Data excerpts:
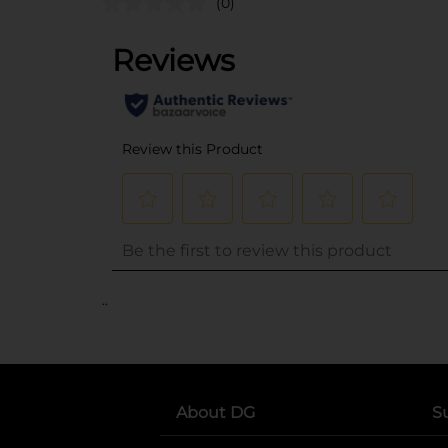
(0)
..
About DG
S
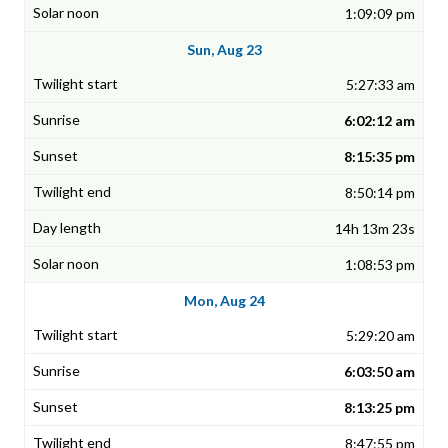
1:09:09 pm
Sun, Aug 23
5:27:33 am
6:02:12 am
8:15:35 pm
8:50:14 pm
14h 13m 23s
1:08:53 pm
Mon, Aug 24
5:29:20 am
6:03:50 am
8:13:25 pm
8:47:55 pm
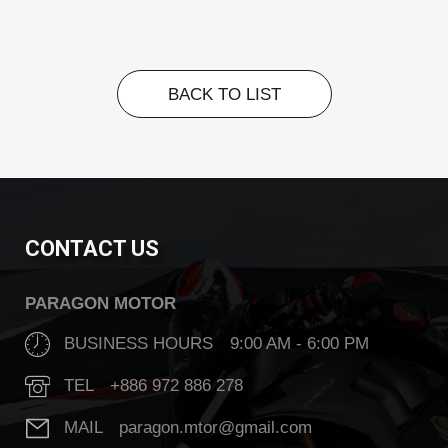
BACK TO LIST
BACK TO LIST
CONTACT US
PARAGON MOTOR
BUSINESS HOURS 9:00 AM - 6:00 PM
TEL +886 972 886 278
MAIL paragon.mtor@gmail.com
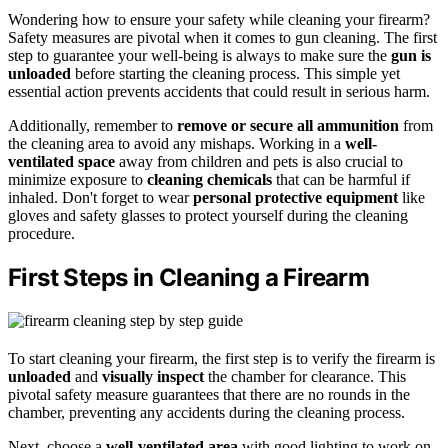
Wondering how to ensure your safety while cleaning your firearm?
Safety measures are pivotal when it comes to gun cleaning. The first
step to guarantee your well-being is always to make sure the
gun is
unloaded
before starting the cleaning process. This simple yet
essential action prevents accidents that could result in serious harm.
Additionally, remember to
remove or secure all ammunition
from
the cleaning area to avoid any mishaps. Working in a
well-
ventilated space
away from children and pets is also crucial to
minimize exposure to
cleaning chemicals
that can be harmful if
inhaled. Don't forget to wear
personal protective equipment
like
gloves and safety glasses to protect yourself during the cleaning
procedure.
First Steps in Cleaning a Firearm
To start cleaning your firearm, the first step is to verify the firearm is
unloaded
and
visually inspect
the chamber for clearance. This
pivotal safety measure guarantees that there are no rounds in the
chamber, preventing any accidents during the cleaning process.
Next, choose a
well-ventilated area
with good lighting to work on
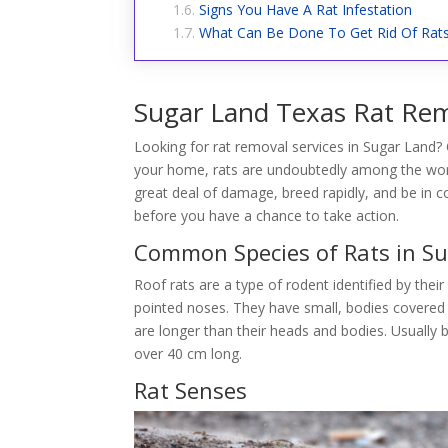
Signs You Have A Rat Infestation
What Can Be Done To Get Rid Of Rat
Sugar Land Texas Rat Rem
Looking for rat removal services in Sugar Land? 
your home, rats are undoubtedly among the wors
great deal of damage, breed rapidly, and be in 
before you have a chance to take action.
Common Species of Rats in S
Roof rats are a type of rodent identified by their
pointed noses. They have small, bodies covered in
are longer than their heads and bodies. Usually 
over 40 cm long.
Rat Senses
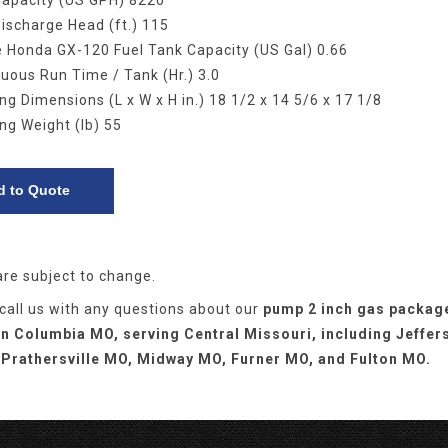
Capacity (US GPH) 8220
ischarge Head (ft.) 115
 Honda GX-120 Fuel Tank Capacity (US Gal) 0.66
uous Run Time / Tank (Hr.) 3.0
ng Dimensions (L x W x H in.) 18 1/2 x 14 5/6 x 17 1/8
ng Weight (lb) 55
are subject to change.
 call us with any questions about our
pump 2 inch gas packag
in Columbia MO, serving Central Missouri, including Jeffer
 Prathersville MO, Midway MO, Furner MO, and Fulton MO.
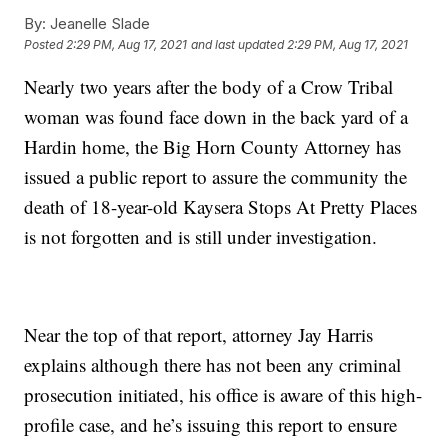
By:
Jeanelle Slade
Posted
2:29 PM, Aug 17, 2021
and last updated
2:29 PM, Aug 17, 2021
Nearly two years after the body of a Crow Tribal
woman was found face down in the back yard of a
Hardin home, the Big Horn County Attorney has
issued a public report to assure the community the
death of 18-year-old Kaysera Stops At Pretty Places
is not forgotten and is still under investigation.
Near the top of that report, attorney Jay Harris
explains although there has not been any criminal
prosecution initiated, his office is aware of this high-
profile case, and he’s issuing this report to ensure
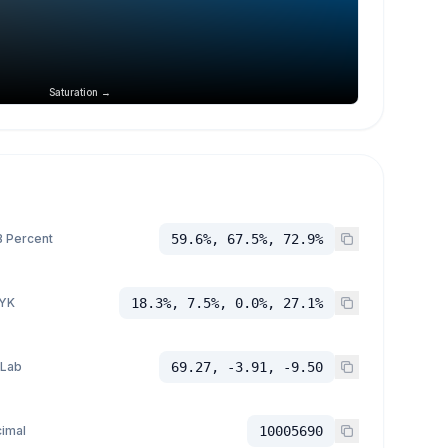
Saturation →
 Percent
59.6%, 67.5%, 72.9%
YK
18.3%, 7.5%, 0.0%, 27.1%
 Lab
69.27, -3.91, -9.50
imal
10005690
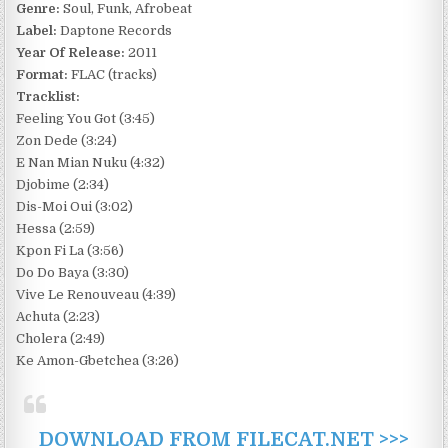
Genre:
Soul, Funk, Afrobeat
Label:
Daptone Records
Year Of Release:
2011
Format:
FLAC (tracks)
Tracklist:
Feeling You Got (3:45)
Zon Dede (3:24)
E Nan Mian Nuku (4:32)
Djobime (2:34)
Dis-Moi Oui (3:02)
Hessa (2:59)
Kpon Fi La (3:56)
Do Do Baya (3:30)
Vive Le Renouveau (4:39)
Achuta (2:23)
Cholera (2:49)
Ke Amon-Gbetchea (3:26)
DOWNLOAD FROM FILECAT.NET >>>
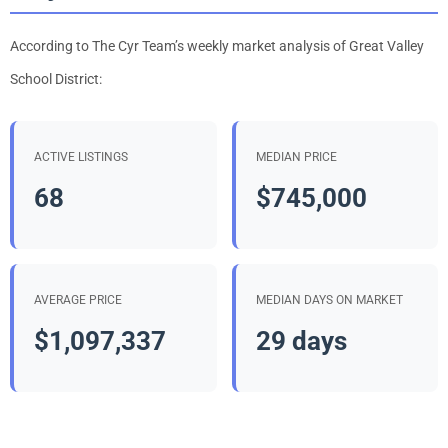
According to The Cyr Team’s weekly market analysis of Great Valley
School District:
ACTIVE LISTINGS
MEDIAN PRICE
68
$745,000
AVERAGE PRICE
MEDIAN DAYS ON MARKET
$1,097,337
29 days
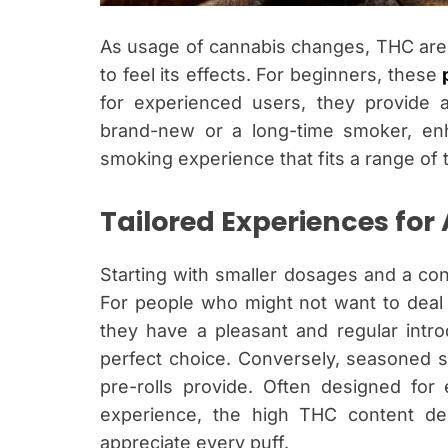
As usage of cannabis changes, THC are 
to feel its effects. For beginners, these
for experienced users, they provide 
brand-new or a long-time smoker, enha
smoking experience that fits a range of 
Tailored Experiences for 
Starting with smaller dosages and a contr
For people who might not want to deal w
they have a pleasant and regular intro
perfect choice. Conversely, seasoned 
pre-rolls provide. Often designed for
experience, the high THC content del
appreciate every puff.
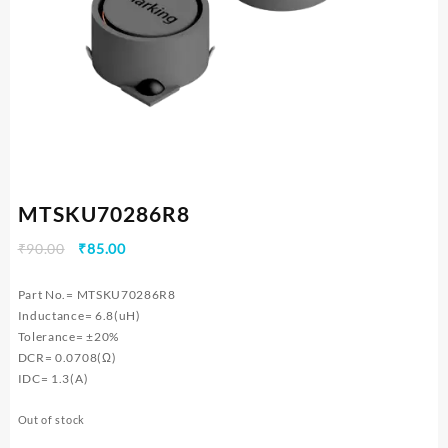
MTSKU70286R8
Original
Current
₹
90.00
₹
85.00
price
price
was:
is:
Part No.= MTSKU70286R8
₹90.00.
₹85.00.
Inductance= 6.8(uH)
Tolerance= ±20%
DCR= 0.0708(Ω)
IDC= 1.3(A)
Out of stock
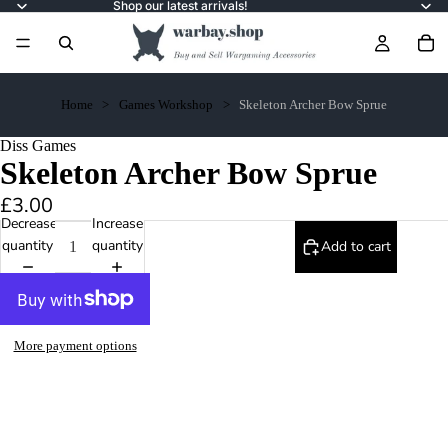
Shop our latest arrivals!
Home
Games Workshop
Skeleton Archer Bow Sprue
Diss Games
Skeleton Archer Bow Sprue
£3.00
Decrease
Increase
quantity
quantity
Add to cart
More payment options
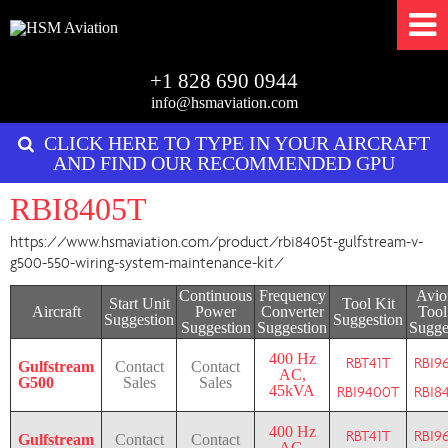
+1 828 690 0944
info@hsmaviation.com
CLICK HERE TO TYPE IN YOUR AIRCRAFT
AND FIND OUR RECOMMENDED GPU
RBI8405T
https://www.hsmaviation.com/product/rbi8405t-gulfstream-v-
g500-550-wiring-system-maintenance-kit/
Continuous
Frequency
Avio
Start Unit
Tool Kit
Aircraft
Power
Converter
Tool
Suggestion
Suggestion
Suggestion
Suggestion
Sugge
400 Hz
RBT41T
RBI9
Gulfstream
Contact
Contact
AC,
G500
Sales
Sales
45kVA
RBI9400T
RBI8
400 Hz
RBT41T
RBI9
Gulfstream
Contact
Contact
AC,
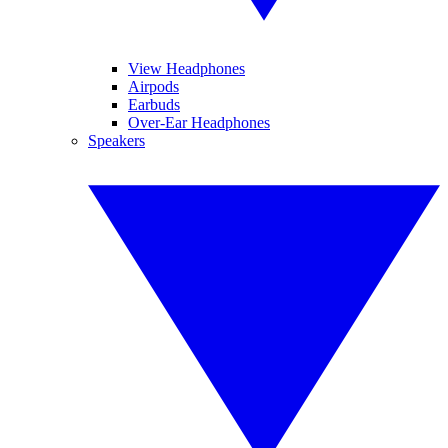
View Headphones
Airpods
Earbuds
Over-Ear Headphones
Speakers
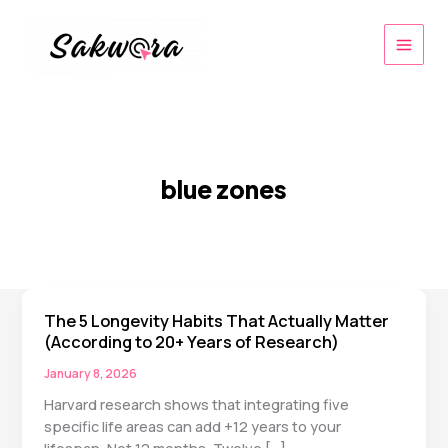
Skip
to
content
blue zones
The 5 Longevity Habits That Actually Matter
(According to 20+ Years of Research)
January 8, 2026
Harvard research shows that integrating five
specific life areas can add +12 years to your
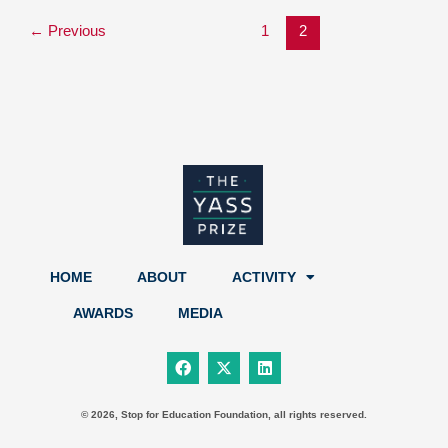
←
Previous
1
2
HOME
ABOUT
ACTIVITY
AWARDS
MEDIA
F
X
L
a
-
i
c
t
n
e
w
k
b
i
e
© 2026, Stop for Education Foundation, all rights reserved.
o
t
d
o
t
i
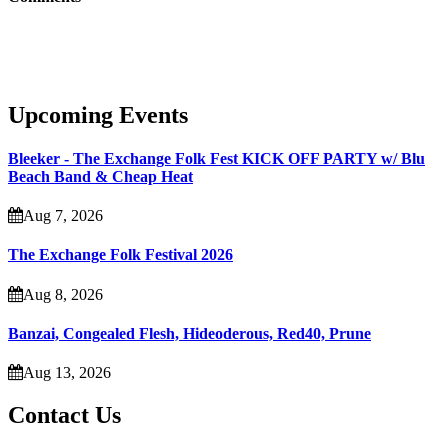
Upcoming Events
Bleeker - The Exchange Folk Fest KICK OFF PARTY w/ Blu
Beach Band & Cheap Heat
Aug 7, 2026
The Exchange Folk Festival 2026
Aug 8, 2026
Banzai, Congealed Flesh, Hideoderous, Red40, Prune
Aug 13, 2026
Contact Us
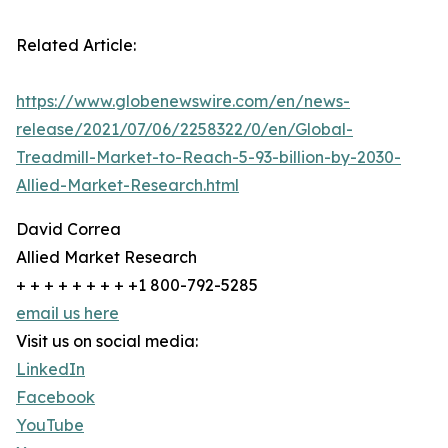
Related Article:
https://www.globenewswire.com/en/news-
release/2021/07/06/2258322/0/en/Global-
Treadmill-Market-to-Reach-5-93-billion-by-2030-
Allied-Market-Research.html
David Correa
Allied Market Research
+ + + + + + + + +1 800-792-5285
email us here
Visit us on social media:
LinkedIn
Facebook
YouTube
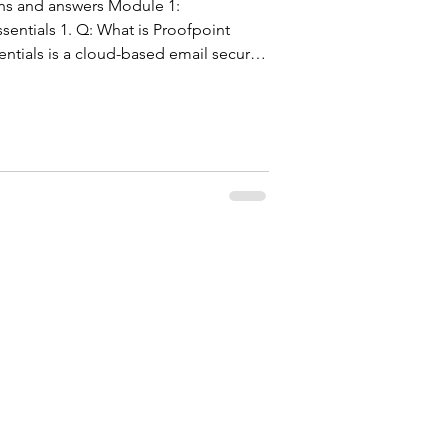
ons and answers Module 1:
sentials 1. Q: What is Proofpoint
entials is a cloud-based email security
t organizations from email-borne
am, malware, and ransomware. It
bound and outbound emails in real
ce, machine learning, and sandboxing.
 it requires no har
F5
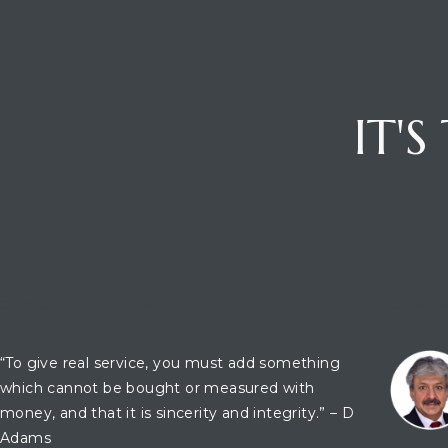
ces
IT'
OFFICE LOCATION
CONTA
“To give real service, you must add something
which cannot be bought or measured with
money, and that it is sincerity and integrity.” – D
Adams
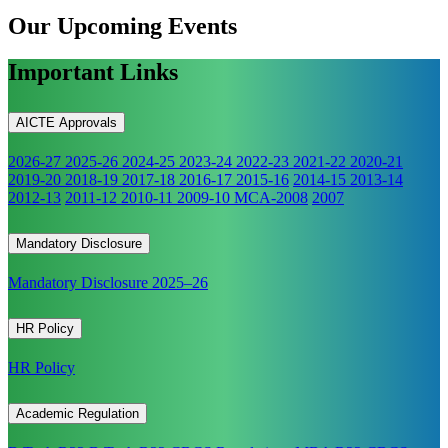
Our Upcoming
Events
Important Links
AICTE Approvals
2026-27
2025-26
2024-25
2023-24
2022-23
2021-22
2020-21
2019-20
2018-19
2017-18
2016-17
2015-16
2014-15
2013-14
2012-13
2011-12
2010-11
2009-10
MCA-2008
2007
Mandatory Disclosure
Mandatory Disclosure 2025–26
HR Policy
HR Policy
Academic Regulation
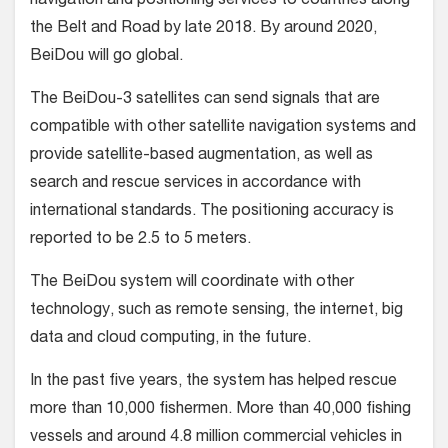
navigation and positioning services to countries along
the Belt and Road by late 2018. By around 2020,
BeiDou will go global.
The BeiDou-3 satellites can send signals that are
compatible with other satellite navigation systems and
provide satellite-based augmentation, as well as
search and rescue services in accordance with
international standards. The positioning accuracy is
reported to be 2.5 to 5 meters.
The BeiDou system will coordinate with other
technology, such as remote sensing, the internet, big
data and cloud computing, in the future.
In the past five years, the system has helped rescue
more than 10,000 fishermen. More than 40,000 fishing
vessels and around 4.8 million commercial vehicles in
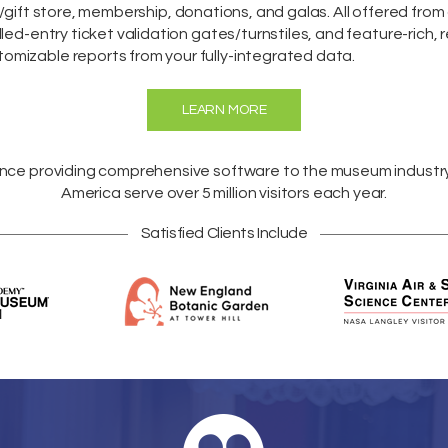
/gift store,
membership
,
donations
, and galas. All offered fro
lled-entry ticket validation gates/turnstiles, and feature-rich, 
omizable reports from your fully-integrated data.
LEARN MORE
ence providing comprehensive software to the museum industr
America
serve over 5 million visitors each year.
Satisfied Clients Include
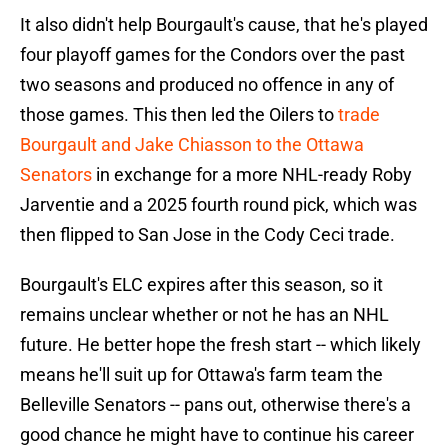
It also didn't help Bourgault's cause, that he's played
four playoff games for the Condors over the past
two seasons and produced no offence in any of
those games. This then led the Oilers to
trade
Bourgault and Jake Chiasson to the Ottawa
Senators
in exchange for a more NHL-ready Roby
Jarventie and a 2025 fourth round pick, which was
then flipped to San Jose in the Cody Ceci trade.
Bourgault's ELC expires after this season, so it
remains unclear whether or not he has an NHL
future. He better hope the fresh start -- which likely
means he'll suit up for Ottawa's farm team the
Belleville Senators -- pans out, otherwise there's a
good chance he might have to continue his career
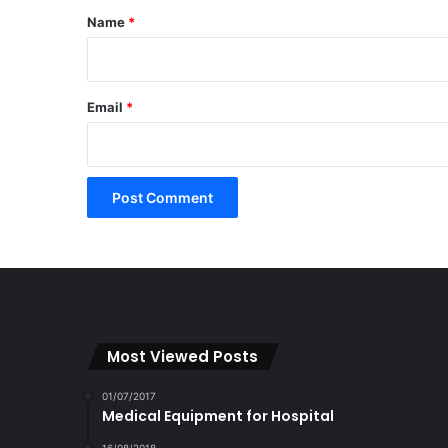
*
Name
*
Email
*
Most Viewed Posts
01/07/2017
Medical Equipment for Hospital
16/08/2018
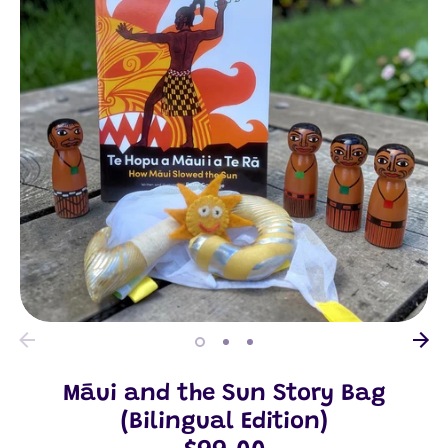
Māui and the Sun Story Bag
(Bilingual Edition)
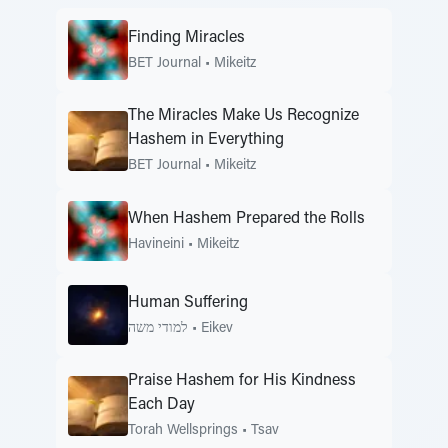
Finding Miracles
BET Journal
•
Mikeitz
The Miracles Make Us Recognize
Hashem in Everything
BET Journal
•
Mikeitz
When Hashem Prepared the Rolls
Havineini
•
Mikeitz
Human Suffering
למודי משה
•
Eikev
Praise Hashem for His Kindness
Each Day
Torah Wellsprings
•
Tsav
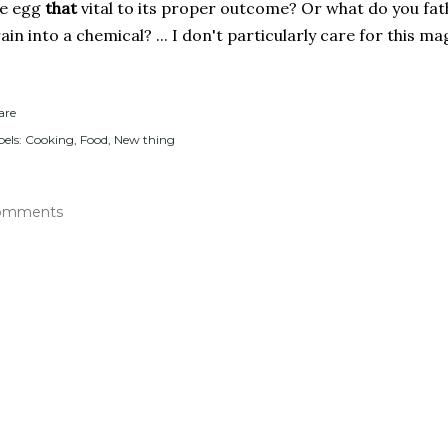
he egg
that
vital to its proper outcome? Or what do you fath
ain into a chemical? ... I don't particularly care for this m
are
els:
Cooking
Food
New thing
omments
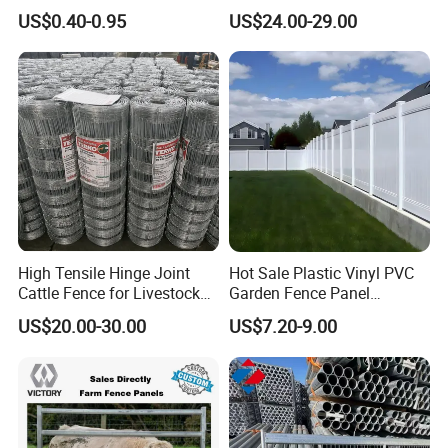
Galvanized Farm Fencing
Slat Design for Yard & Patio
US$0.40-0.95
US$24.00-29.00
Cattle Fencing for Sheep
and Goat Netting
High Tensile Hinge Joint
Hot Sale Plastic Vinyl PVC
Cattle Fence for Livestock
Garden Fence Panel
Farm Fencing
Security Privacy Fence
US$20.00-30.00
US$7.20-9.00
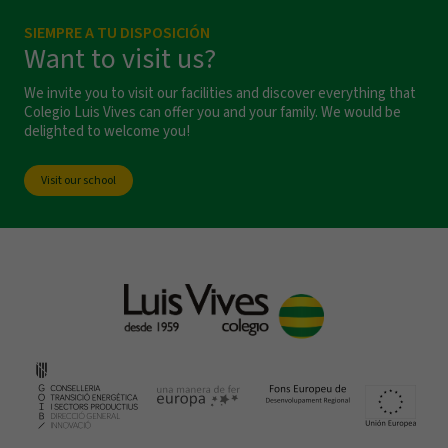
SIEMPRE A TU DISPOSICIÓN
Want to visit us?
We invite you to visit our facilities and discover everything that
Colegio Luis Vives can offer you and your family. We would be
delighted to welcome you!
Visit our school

## Problem to work on
In the records above, find the line with "Wondering how to"; write out exactly that line and each one after it, stopping after the line with "before starting the".

## Result of this task
Wondering how to ensure your safety while cleaning your firearm?
Safety measures are pivotal when it comes to gun cleaning. The first
step to guarantee your well-being is always to make sure the
gun is
unloaded
before starting the cleaning process. This simple yet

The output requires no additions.